- Coordinates: 47°34′08″N 81°17′35″W﻿ / ﻿47.569°N 81.293°W
- Basin countries: Canada
- Islands: McRae Island

= West Shining Tree Lake =

Lake in Ontario, Canada

West Shining Tree Lake is a lake in the Unorganized North Sudbury District of Ontario, Canada. It lies about 15 km west of East Shining Tree Lake.
The community of Shining Tree lies on its east shore.

==Location==

The community of Shining Tree lies on Highway 560, in Northern Ontario, which runs west from Highway 11 to Highway 144. It is midway between Sudbury to the south and Timmins to the north.
The lake may also be accessed by float plane.
West Shining Tree Lake is connected to five other lakes through narrow passages.
The lake has over 40 mi of highly irregular shoreline.
There are many islands, channels and bays.

In the past West Shining Tree Lake was on an Ojibway canoe route from Bear Island, Temagami, to the Mattagami First Nation, north of Gogama. The Ojibway named the area "Wasakwagama", meaning White Tree Water, after the many white birches growing there, particularly on McRae Island. A fur trading post was established in 1905 by Mort and John Moore. They mistranslated Wasakwagama as "Shining Tree", whether by accident or design, and called their post the Shining Tree General Store. This became the name of the town and the lake.

==Environment==

The region is at an elevation of 340 to 360 m above sea level, with gently undulating terrain of rounded hills sculpted by glacial action.
The general drainage direction in the area is towards the north or east.
The bedrock is mafic or intermediate metavolcanic rock. The area has unusually elevated levels of copper, cadmium and zinc.
Gold has been mined in the region in the past, and gold exploration was continuing as of 2012.

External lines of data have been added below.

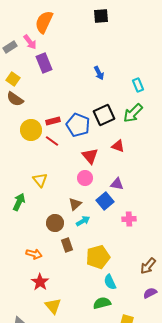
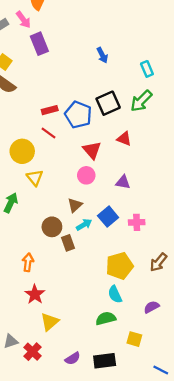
yellow circle: (31, 130) -> (22, 151), moved
blue square: (105, 201) -> (108, 217), moved
brown rectangle: (67, 245) -> (68, 243), moved
orange arrow: (34, 254) -> (28, 262), turned -98
yellow pentagon: (98, 257) -> (119, 266), moved
brown arrow: (148, 266) -> (158, 262), moved
purple semicircle: (150, 293) -> (152, 307), moved
yellow triangle: (53, 306) -> (50, 322), turned 30

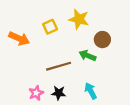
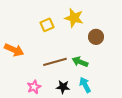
orange arrow: (19, 38) -> (14, 50), moved
green arrow: (87, 56) -> (80, 62), moved
black star: (59, 93) -> (63, 87), moved

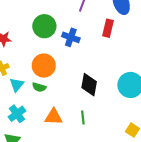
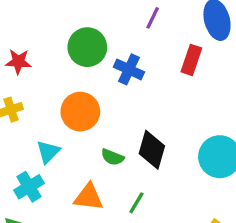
cyan triangle: (17, 85) -> (48, 152), moved
green semicircle: (39, 87) -> (112, 157), moved
green line: (83, 117) -> (136, 203), turned 32

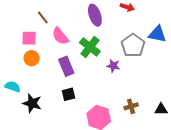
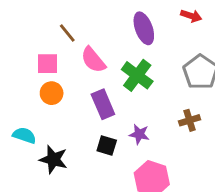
purple star: (113, 66) -> (139, 134), moved
black square: (68, 94) -> (107, 146), turned 32
brown cross: (131, 106) -> (190, 120), moved

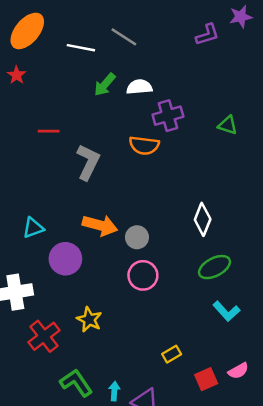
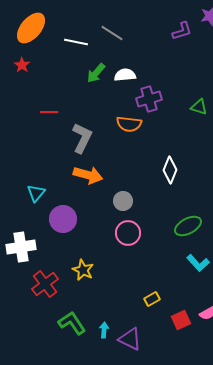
white diamond: (203, 219) -> (170, 170), moved
orange arrow: (100, 225) -> (88, 175), moved
cyan triangle: (33, 228) -> (36, 193), turned -30

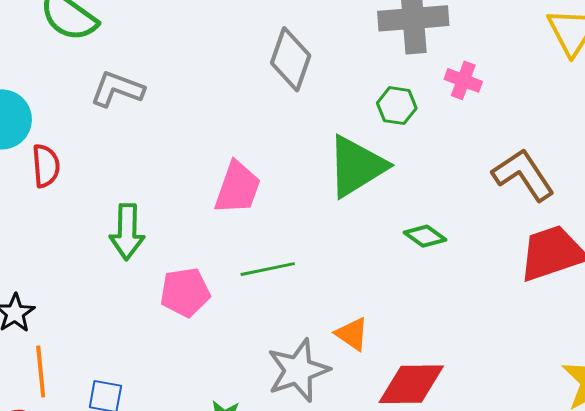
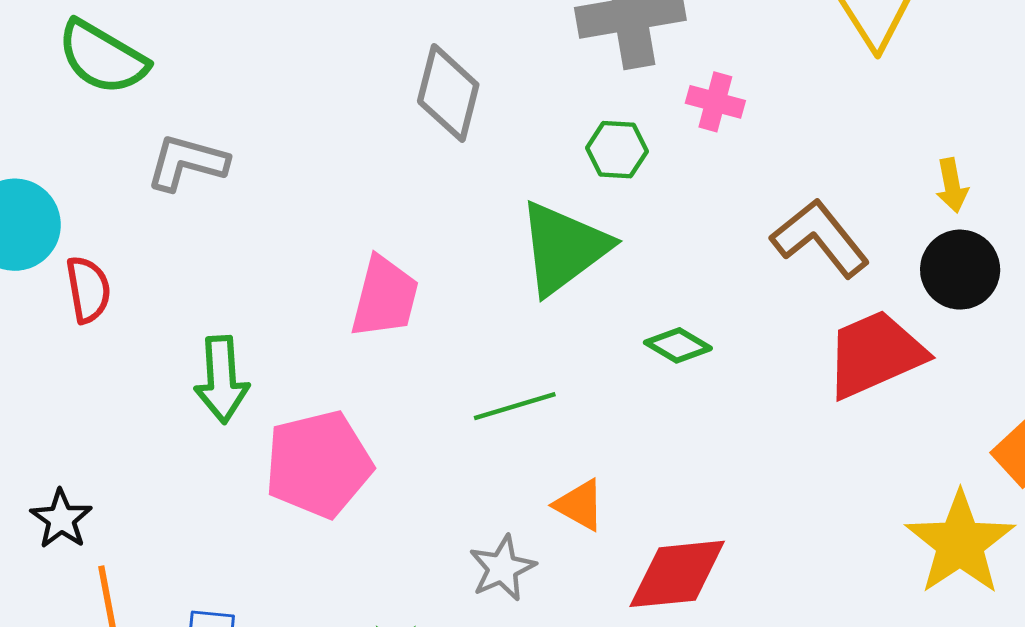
green line: (268, 269) -> (515, 406), moved
pink pentagon: (185, 292) -> (319, 464), size x1.4
gray star: (298, 370) -> (502, 568), size x0.7

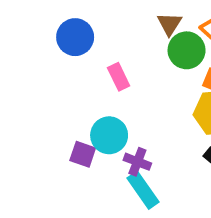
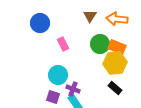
green circle: (187, 50) -> (100, 44), moved
purple square: (83, 154) -> (53, 97), moved

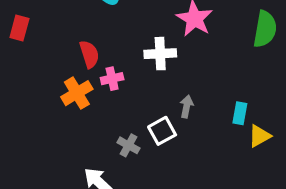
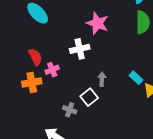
orange cross: (77, 93) -> (32, 83), turned 30
cyan rectangle: (240, 113) -> (136, 78), turned -48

Average temperatures range from -9 °C from December to February, up to 16 °C from June to August.
An average 285 cm of snow falls each winter.
Average annual rainfall is 805 mm
The land is covered by typical boreal forest vegetation.

==Game==

The land around the lake has stable populations of black bear and moose, and plentiful grouse, snowshoe hare and duck.
All of these may be hunted in the fall season. A license is required.
Hunters may use rifles or bows.
Fish include northern pike, walleye (pickerel), smallmouth bass, whitefish, perch, and various species of trout including lake trout, brook trout and rainbow trout. Again, a fishing license is required. Ice fishing may be practiced in winter.
There are several tourist resorts that offer housekeeping cabins, boat rentals and other services.